_Work instructions_
Copy, word for word, the opening line of the data and each line after it until the line that contains "das redes sociais", which is included. Leave the pictures out.

_Supplied records_
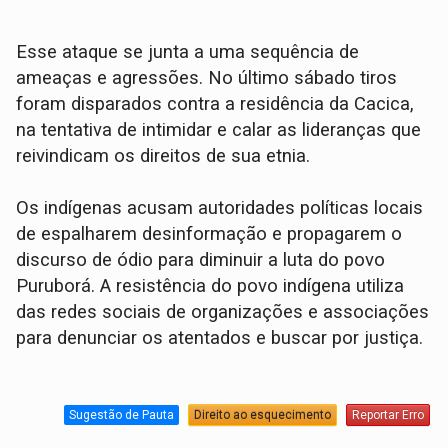
Esse ataque se junta a uma sequência de
ameaças e agressões. No último sábado tiros
foram disparados contra a residência da Cacica,
na tentativa de intimidar e calar as lideranças que
reivindicam os direitos de sua etnia.
Os indígenas acusam autoridades políticas locais
de espalharem desinformação e propagarem o
discurso de ódio para diminuir a luta do povo
Puruborá. A resistência do povo indígena utiliza
das redes sociais de organizações e associações
para denunciar os atentados e buscar por justiça.
Sugestão de Pauta
Direito ao esquecimento
Reportar Erro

_Response box_
Esse ataque se junta a uma sequência de
ameaças e agressões. No último sábado tiros
foram disparados contra a residência da Cacica,
na tentativa de intimidar e calar as lideranças que
reivindicam os direitos de sua etnia.
Os indígenas acusam autoridades políticas locais
de espalharem desinformação e propagarem o
discurso de ódio para diminuir a luta do povo
Puruborá. A resistência do povo indígena utiliza
das redes sociais de organizações e associações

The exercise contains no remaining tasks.